# [What needs to be done]
Print the data once more, exactly as given. Drop the pictures.

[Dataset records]
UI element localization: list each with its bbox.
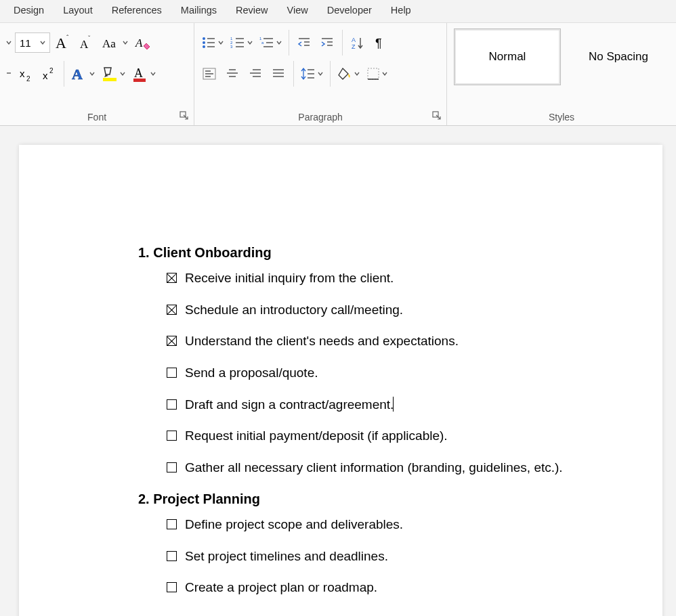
svg-text:¶: ¶: [375, 37, 382, 49]
checkbox-icon[interactable]: [167, 305, 177, 315]
separator: [342, 30, 343, 56]
checklist-item-text[interactable]: Draft and sign a contract/agreement.: [185, 397, 394, 414]
grow-font-button[interactable]: Aˆ: [51, 29, 75, 56]
change-case-button[interactable]: Aa: [99, 29, 131, 56]
svg-text:3: 3: [230, 45, 233, 49]
show-hide-marks-button[interactable]: ¶: [370, 29, 392, 56]
svg-text:ˇ: ˇ: [88, 35, 91, 43]
checklist-item-text[interactable]: Understand the client's needs and expect…: [185, 333, 459, 350]
numbering-button[interactable]: 123: [228, 29, 255, 56]
checkbox-icon[interactable]: [167, 273, 177, 283]
increase-indent-button[interactable]: [316, 29, 338, 56]
svg-text:x: x: [20, 68, 25, 79]
checklist-item[interactable]: Create a project plan or roadmap.: [167, 579, 608, 596]
checklist-item-text[interactable]: Send a proposal/quote.: [185, 365, 318, 382]
checklist-item[interactable]: Draft and sign a contract/agreement.: [167, 397, 608, 414]
section-heading[interactable]: 1. Client Onboarding: [138, 245, 608, 261]
borders-button[interactable]: [364, 60, 390, 87]
checklist-item-text[interactable]: Receive initial inquiry from the client.: [185, 270, 394, 287]
group-styles-label: Styles: [447, 110, 676, 125]
svg-text:Aa: Aa: [102, 37, 116, 50]
group-font: 11 Aˆ Aˇ Aa A: [0, 23, 194, 125]
tab-mailings[interactable]: Mailings: [171, 0, 226, 22]
svg-rect-15: [133, 79, 146, 82]
checkbox-icon[interactable]: [167, 431, 177, 441]
checkbox-icon[interactable]: [167, 551, 177, 561]
checklist-item-text[interactable]: Gather all necessary client information …: [185, 460, 563, 477]
checklist-item[interactable]: Understand the client's needs and expect…: [167, 333, 608, 350]
font-color-button[interactable]: A: [129, 60, 159, 87]
svg-point-19: [203, 45, 205, 48]
checkbox-icon[interactable]: [167, 336, 177, 346]
checklist-item[interactable]: Request initial payment/deposit (if appl…: [167, 428, 608, 445]
multilevel-list-button[interactable]: 1a: [257, 29, 284, 56]
align-right-button[interactable]: [245, 60, 266, 87]
decrease-indent-button[interactable]: [293, 29, 315, 56]
svg-text:A: A: [352, 37, 356, 43]
checklist-item-text[interactable]: Schedule an introductory call/meeting.: [185, 302, 403, 319]
checklist-item-text[interactable]: Request initial payment/deposit (if appl…: [185, 428, 448, 445]
text-cursor: [393, 397, 394, 412]
align-left-button[interactable]: [198, 60, 220, 87]
checklist-item-text[interactable]: Create a project plan or roadmap.: [185, 579, 377, 596]
paragraph-dialog-launcher[interactable]: [431, 110, 444, 123]
group-paragraph: 123 1a AZ ¶: [194, 23, 447, 125]
checkbox-icon[interactable]: [167, 519, 177, 529]
checklist-item-text[interactable]: Set project timelines and deadlines.: [185, 548, 388, 565]
checklist-item[interactable]: Send a proposal/quote.: [167, 365, 608, 382]
svg-rect-7: [7, 72, 11, 74]
superscript-button[interactable]: x2: [38, 60, 60, 87]
checklist-item[interactable]: Gather all necessary client information …: [167, 460, 608, 477]
ribbon: 11 Aˆ Aˇ Aa A: [0, 23, 676, 126]
checkbox-icon[interactable]: [167, 462, 177, 472]
svg-text:Z: Z: [352, 43, 356, 49]
svg-text:2: 2: [49, 67, 54, 74]
align-center-button[interactable]: [221, 60, 243, 87]
tab-review[interactable]: Review: [226, 0, 278, 22]
font-dialog-launcher[interactable]: [179, 110, 191, 123]
checklist-item[interactable]: Schedule an introductory call/meeting.: [167, 302, 608, 319]
subscript-button[interactable]: x2: [15, 60, 37, 87]
checklist-item[interactable]: Define project scope and deliverables.: [167, 516, 608, 533]
svg-text:A: A: [135, 37, 143, 49]
group-paragraph-label: Paragraph: [194, 110, 446, 125]
svg-rect-60: [368, 68, 379, 79]
separator: [64, 61, 64, 87]
bullets-button[interactable]: [198, 29, 226, 56]
sort-button[interactable]: AZ: [347, 29, 368, 56]
font-size-value: 11: [20, 37, 31, 49]
svg-rect-13: [103, 78, 117, 81]
tab-design[interactable]: Design: [4, 0, 54, 22]
style-no-spacing[interactable]: No Spacing: [565, 28, 672, 85]
svg-text:A: A: [72, 66, 83, 82]
text-effects-button[interactable]: A: [68, 60, 98, 87]
shading-button[interactable]: [335, 60, 362, 87]
document-area: 1. Client OnboardingReceive initial inqu…: [0, 126, 676, 616]
font-row2-leading[interactable]: [4, 60, 14, 87]
shrink-font-button[interactable]: Aˇ: [76, 29, 98, 56]
highlight-button[interactable]: [99, 60, 128, 87]
tab-layout[interactable]: Layout: [54, 0, 102, 22]
section-heading[interactable]: 2. Project Planning: [138, 491, 608, 507]
checkbox-icon[interactable]: [167, 582, 177, 592]
line-spacing-button[interactable]: [298, 60, 326, 87]
checklist-item[interactable]: Set project timelines and deadlines.: [167, 548, 608, 565]
checklist-item-text[interactable]: Define project scope and deliverables.: [185, 516, 403, 533]
style-normal[interactable]: Normal: [454, 28, 561, 85]
font-dropdown-chevron[interactable]: [4, 29, 14, 56]
checkbox-icon[interactable]: [167, 399, 177, 410]
svg-text:A: A: [134, 66, 143, 80]
checkbox-icon[interactable]: [167, 368, 177, 378]
checklist: Receive initial inquiry from the client.…: [167, 270, 608, 477]
tab-view[interactable]: View: [278, 0, 318, 22]
clear-formatting-button[interactable]: A: [132, 29, 154, 56]
checklist: Define project scope and deliverables.Se…: [167, 516, 608, 596]
tab-references[interactable]: References: [102, 0, 171, 22]
justify-button[interactable]: [268, 60, 289, 87]
svg-text:A: A: [56, 35, 66, 51]
tab-help[interactable]: Help: [381, 0, 421, 22]
tab-developer[interactable]: Developer: [318, 0, 381, 22]
font-size-input[interactable]: 11: [15, 32, 50, 53]
checklist-item[interactable]: Receive initial inquiry from the client.: [167, 270, 608, 287]
page[interactable]: 1. Client OnboardingReceive initial inqu…: [19, 145, 662, 616]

# [Answer to the problem]
UI element localization: list each with its bbox.
svg-text:¶: ¶: [375, 37, 382, 49]
checkbox-icon[interactable]: [167, 305, 177, 315]
separator: [342, 30, 343, 56]
checklist-item-text[interactable]: Draft and sign a contract/agreement.: [185, 397, 394, 414]
grow-font-button[interactable]: Aˆ: [51, 29, 75, 56]
change-case-button[interactable]: Aa: [99, 29, 131, 56]
svg-text:3: 3: [230, 45, 233, 49]
show-hide-marks-button[interactable]: ¶: [370, 29, 392, 56]
svg-text:ˇ: ˇ: [88, 35, 91, 43]
checklist-item-text[interactable]: Understand the client's needs and expect…: [185, 333, 459, 350]
numbering-button[interactable]: 123: [228, 29, 255, 56]
checkbox-icon[interactable]: [167, 273, 177, 283]
increase-indent-button[interactable]: [316, 29, 338, 56]
svg-text:x: x: [20, 68, 25, 79]
checklist-item[interactable]: Create a project plan or roadmap.: [167, 579, 608, 596]
checklist-item-text[interactable]: Send a proposal/quote.: [185, 365, 318, 382]
checklist-item[interactable]: Draft and sign a contract/agreement.: [167, 397, 608, 414]
section-heading[interactable]: 1. Client Onboarding: [138, 245, 608, 261]
borders-button[interactable]: [364, 60, 390, 87]
checklist-item-text[interactable]: Receive initial inquiry from the client.: [185, 270, 394, 287]
group-styles-label: Styles: [447, 110, 676, 125]
svg-text:Aa: Aa: [102, 37, 116, 50]
group-font: 11 Aˆ Aˇ Aa A: [0, 23, 194, 125]
tab-mailings[interactable]: Mailings: [171, 0, 226, 22]
svg-rect-15: [133, 79, 146, 82]
checkbox-icon[interactable]: [167, 431, 177, 441]
checkbox-icon[interactable]: [167, 551, 177, 561]
checklist-item-text[interactable]: Gather all necessary client information …: [185, 460, 563, 477]
checklist-item[interactable]: Understand the client's needs and expect…: [167, 333, 608, 350]
font-color-button[interactable]: A: [129, 60, 159, 87]
svg-point-19: [203, 45, 205, 48]
checkbox-icon[interactable]: [167, 336, 177, 346]
checklist-item[interactable]: Request initial payment/deposit (if appl…: [167, 428, 608, 445]
multilevel-list-button[interactable]: 1a: [257, 29, 284, 56]
align-right-button[interactable]: [245, 60, 266, 87]
decrease-indent-button[interactable]: [293, 29, 315, 56]
svg-text:A: A: [352, 37, 356, 43]
checklist-item-text[interactable]: Schedule an introductory call/meeting.: [185, 302, 403, 319]
checklist-item-text[interactable]: Request initial payment/deposit (if appl…: [185, 428, 448, 445]
text-cursor: [393, 397, 394, 412]
align-left-button[interactable]: [198, 60, 220, 87]
checklist-item-text[interactable]: Create a project plan or roadmap.: [185, 579, 377, 596]
paragraph-dialog-launcher[interactable]: [431, 110, 444, 123]
group-paragraph: 123 1a AZ ¶: [194, 23, 447, 125]
checkbox-icon[interactable]: [167, 519, 177, 529]
checklist-item-text[interactable]: Set project timelines and deadlines.: [185, 548, 388, 565]
checklist-item[interactable]: Send a proposal/quote.: [167, 365, 608, 382]
svg-rect-7: [7, 72, 11, 74]
superscript-button[interactable]: x2: [38, 60, 60, 87]
checklist-item[interactable]: Gather all necessary client information …: [167, 460, 608, 477]
ribbon: 11 Aˆ Aˇ Aa A: [0, 23, 676, 126]
checkbox-icon[interactable]: [167, 462, 177, 472]
svg-text:Z: Z: [352, 43, 356, 49]
svg-text:2: 2: [49, 67, 54, 74]
align-center-button[interactable]: [221, 60, 243, 87]
tab-review[interactable]: Review: [226, 0, 278, 22]
font-dialog-launcher[interactable]: [179, 110, 191, 123]
checklist-item[interactable]: Schedule an introductory call/meeting.: [167, 302, 608, 319]
subscript-button[interactable]: x2: [15, 60, 37, 87]
checklist-item[interactable]: Define project scope and deliverables.: [167, 516, 608, 533]
svg-text:A: A: [135, 37, 143, 49]
group-paragraph-label: Paragraph: [194, 110, 446, 125]
svg-rect-60: [368, 68, 379, 79]
separator: [64, 61, 64, 87]
bullets-button[interactable]: [198, 29, 226, 56]
sort-button[interactable]: AZ: [347, 29, 368, 56]
font-size-value: 11: [20, 37, 31, 49]
svg-rect-13: [103, 78, 117, 81]
tab-design[interactable]: Design: [4, 0, 54, 22]
style-no-spacing[interactable]: No Spacing: [565, 28, 672, 85]
svg-text:A: A: [72, 66, 83, 82]
text-effects-button[interactable]: A: [68, 60, 98, 87]
shading-button[interactable]: [335, 60, 362, 87]
document-area: 1. Client OnboardingReceive initial inqu…: [0, 126, 676, 616]
font-row2-leading[interactable]: [4, 60, 14, 87]
shrink-font-button[interactable]: Aˇ: [76, 29, 98, 56]
highlight-button[interactable]: [99, 60, 128, 87]
tab-layout[interactable]: Layout: [54, 0, 102, 22]
section-heading[interactable]: 2. Project Planning: [138, 491, 608, 507]
checkbox-icon[interactable]: [167, 582, 177, 592]
line-spacing-button[interactable]: [298, 60, 326, 87]
checklist-item[interactable]: Set project timelines and deadlines.: [167, 548, 608, 565]
checklist-item-text[interactable]: Define project scope and deliverables.: [185, 516, 403, 533]
style-normal[interactable]: Normal: [454, 28, 561, 85]
font-dropdown-chevron[interactable]: [4, 29, 14, 56]
checkbox-icon[interactable]: [167, 399, 177, 410]
svg-text:A: A: [134, 66, 143, 80]
checkbox-icon[interactable]: [167, 368, 177, 378]
checklist: Receive initial inquiry from the client.…: [167, 270, 608, 477]
tab-view[interactable]: View: [278, 0, 318, 22]
clear-formatting-button[interactable]: A: [132, 29, 154, 56]
checklist: Define project scope and deliverables.Se…: [167, 516, 608, 596]
tab-references[interactable]: References: [102, 0, 171, 22]
justify-button[interactable]: [268, 60, 289, 87]
svg-text:A: A: [56, 35, 66, 51]
tab-help[interactable]: Help: [381, 0, 421, 22]
tab-developer[interactable]: Developer: [318, 0, 381, 22]
font-size-input[interactable]: 11: [15, 32, 50, 53]
checklist-item[interactable]: Receive initial inquiry from the client.: [167, 270, 608, 287]
page[interactable]: 1. Client OnboardingReceive initial inqu…: [19, 145, 662, 616]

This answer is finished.